*** Entries supplied ***
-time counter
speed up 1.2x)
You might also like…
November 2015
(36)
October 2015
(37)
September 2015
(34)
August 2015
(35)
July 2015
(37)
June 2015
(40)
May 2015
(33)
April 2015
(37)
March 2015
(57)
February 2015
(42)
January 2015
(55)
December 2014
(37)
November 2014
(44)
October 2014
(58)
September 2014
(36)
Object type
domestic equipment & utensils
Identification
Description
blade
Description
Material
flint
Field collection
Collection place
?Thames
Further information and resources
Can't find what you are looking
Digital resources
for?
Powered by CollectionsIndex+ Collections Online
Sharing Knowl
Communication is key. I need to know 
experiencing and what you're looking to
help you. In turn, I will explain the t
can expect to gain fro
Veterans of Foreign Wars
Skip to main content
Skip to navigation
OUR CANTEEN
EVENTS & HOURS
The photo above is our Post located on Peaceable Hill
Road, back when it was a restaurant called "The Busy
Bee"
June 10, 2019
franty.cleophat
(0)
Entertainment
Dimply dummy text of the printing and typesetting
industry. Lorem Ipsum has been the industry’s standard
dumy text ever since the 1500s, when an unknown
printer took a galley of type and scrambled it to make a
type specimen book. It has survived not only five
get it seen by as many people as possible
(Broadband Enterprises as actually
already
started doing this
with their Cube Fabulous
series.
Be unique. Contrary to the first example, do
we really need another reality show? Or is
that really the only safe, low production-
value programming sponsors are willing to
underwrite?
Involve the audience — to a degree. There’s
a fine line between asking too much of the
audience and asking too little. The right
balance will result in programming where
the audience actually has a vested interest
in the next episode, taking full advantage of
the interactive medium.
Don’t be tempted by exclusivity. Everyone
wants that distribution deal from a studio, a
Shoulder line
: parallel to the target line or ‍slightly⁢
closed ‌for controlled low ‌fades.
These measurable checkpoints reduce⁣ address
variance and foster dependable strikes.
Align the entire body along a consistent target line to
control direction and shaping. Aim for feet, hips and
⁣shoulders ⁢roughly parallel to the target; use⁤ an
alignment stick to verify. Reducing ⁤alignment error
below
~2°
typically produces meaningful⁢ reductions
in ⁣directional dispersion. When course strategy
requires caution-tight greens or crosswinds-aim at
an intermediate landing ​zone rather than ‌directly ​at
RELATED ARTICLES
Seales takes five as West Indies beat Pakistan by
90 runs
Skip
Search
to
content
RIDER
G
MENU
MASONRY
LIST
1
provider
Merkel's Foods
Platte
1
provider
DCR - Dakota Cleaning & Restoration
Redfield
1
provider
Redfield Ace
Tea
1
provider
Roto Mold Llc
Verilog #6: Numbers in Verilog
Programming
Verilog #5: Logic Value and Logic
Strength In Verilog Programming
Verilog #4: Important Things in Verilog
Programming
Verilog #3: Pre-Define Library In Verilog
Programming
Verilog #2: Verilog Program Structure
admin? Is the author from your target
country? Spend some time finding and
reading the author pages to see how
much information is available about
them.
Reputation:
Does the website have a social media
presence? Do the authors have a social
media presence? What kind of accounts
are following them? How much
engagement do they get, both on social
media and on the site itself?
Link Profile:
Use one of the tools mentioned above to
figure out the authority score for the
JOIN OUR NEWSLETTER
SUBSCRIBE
*** End of Entries supplied ***
Task to carry out: Looking over the records, find each line with the word "need" and copy it.

Result for this exercise:
Communication is key. I need to know 
we really need another reality show? Or is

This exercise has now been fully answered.